Brewer Rachel A, Collins Helen E, Berry Ryan D, Brahma Manoja K, Tirado Brian A, Peliciari-Garcia Rodrigo A, Stanley Haley L, Wende Adam R, Taegtmeyer Heinrich, Rajasekaran Namakkal Soorappan, Darley-Usmar Victor, Zhang Jianhua, Frank Stuart J, Chatham John C, Young Martin E
Division of Cardiovascular Disease, Department of Medicine, University of Alabama at Birmingham, Birmingham, AL, USA.
Division of Molecular Cellular Pathology, Department of Pathology, University of Alabama at Birmingham, Birmingham, AL, USA.
Life Sci. 2018 Mar 15;197:30-39. doi: 10.1016/j.lfs.2018.01.031. Epub 2018 Feb 1.
Recent studies suggest that the time of day at which food is consumed dramatically influences clinically-relevant cardiometabolic parameters (e.g., adiposity, insulin sensitivity, and cardiac function). Meal feeding benefits may be the result of daily periods of feeding and/or fasting, highlighting the need for improved understanding of the temporal adaptation of cardiometabolic tissues (e.g., heart) to fasting. Such studies may provide mechanistic insight regarding how time-of-day-dependent feeding/fasting cycles influence cardiac function. We hypothesized that fasting during the sleep period elicits beneficial adaptation of the heart at transcriptional, translational, and metabolic levels. To test this hypothesis, temporal adaptation was investigated in wild-type mice fasted for 24-h, or for either the 12-h light/sleep phase or the 12-h dark/awake phase. Fasting maximally induced fatty acid responsive genes (e.g., Pdk4) during the dark/active phase; transcriptional changes were mirrored at translational (e.g., PDK4) and metabolic flux (e.g., glucose/oleate oxidation) levels. Similarly, maximal repression of myocardial p-mTOR and protein synthesis rates occurred during the dark phase; both parameters remained elevated in the heart of fasted mice during the light phase. In contrast, markers of autophagy (e.g., LC3II) exhibited peak responses to fasting during the light phase. Collectively, these data show that responsiveness of the heart to fasting is temporally partitioned. Autophagy peaks during the light/sleep phase, while repression of glucose utilization and protein synthesis is maximized during the dark/active phase. We speculate that sleep phase fasting may benefit cardiac function through augmentation of protein/cellular constituent turnover.

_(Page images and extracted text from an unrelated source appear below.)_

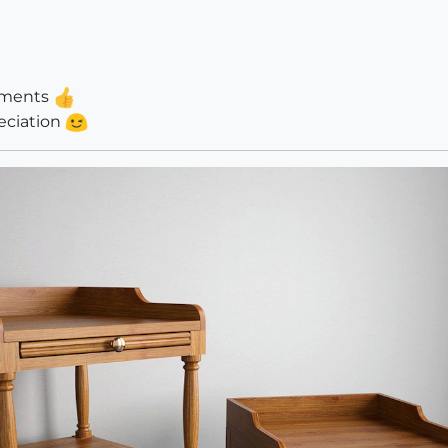
omments
reciation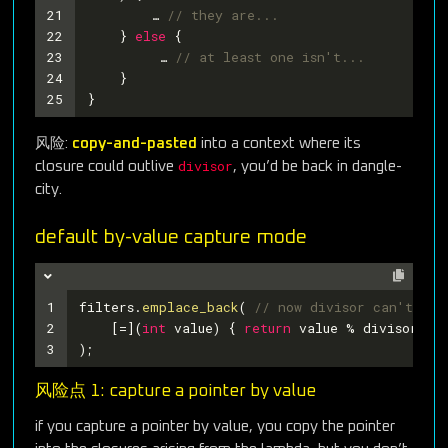
21
    	… 
// they are...
22
    } 
else
 {
23
   	 … 
// at least one isn't...
24
    }
25
}
风险:
copy-and-pasted
into a context where its
divisor
closure could outlive
, you’d be back in dangle-
city.
default by-value capture mode
1
filters.
emplace_back
( 
// now divisor can't dan
2
    [=](
int
 value) { 
return
 value % divisor ==
3
); 
风险点 1: capture a pointer by value
if you capture a pointer by value, you copy the pointer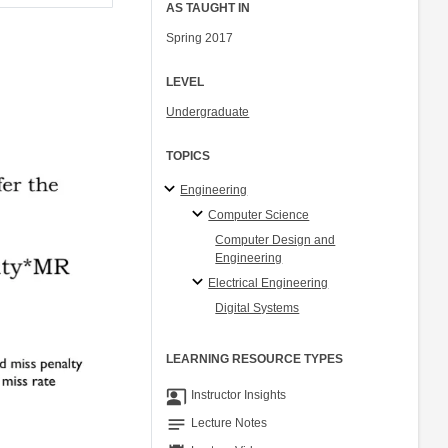
AS TAUGHT IN
Spring 2017
LEVEL
Undergraduate
TOPICS
Engineering
Computer Science
Computer Design and
Engineering
Electrical Engineering
Digital Systems
LEARNING RESOURCE TYPES
co_present
Instructor Insights
notes
Lecture Notes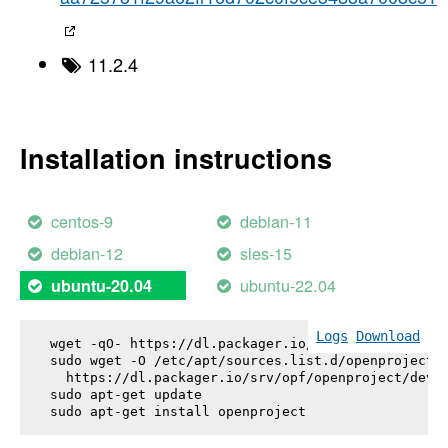
11.2.4
Installation instructions
centos-9
debian-11
debian-12
sles-15
ubuntu-22.04
ubuntu-20.04
Logs
Download
wget -qO- https://dl.packager.io/srv/opf/openproje
sudo wget -O /etc/apt/sources.list.d/openproject.l
  https://dl.packager.io/srv/opf/openproject/dev/i
sudo apt-get update

sudo apt-get install 
openproject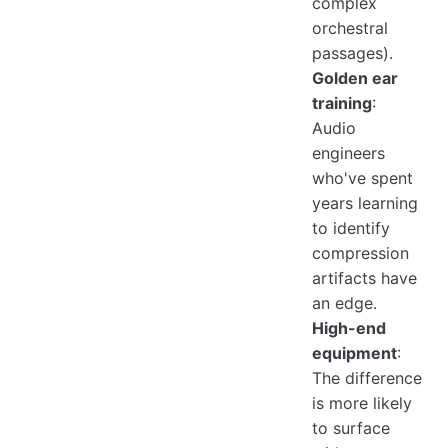
complex
orchestral
passages).
Golden ear
training
:
Audio
engineers
who've spent
years learning
to identify
compression
artifacts have
an edge.
High-end
equipment
:
The difference
is more likely
to surface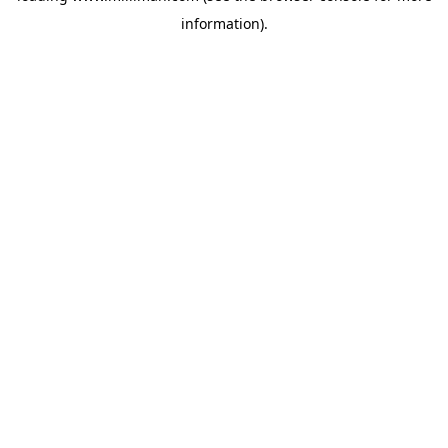
information)
.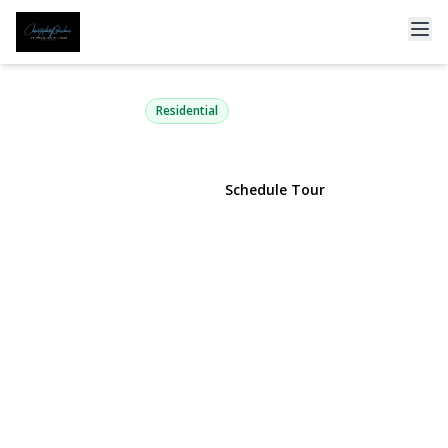
18 Melrose Street
Valley Stream, NY 11580 | $629,000
Residential
View Gallery
Schedule Tour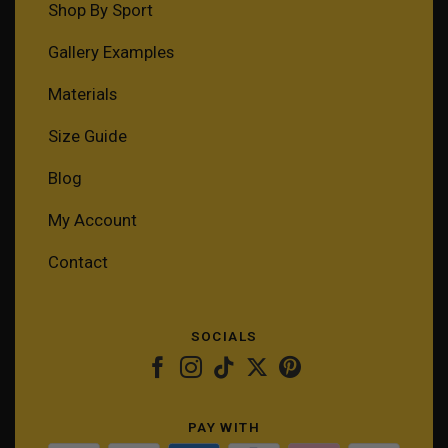
Shop By Sport
Gallery Examples
Materials
Size Guide
Blog
My Account
Contact
SOCIALS
PAY WITH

最近的研究表明,进食的时间对临床相关的心脏代谢参数(如肥胖、胰岛素敏感性和心脏功能)有显著影响。进食的益处可能是由于每日的进食和/或禁食周期,这突出了更好地理解心脏代谢组织(如心脏)对禁食的时间适应性的必要性。此类研究可能会提供关于昼夜依赖性进食/禁食周期如何影响心脏功能的机制性见解。我们假设,在睡眠期间禁食会在转录、翻译和代谢水平上引发心脏的有益适应性变化。为了验证这一假设,我们研究了野生型小鼠在禁食24小时、或在12小时光照/睡眠阶段或12小时黑暗/清醒阶段的时间适应性。禁食在黑暗/活跃阶段最大程度地诱导了脂肪酸反应基因(如Pdk4);转录变化在翻译(如PDK4)和代谢通量(如葡萄糖/油酸氧化)水平上得到反映。同样,心肌p-mTOR和蛋白质合成速率的最大抑制发生在黑暗阶段;在禁食小鼠的心脏中,这两个参数在光照阶段仍保持升高。相比之下,自噬标志物(如LC3II)在光照阶段对禁食表现出峰值反应。总体而言,这些数据表明心脏对禁食的反应在时间上是有区分的。自噬在光照/睡眠阶段达到峰值,而葡萄糖利用和蛋白质合成的抑制在黑暗/活跃阶段达到最大。我们推测,睡眠阶段禁食可能通过增强蛋白质/细胞成分更新而有益于心脏功能。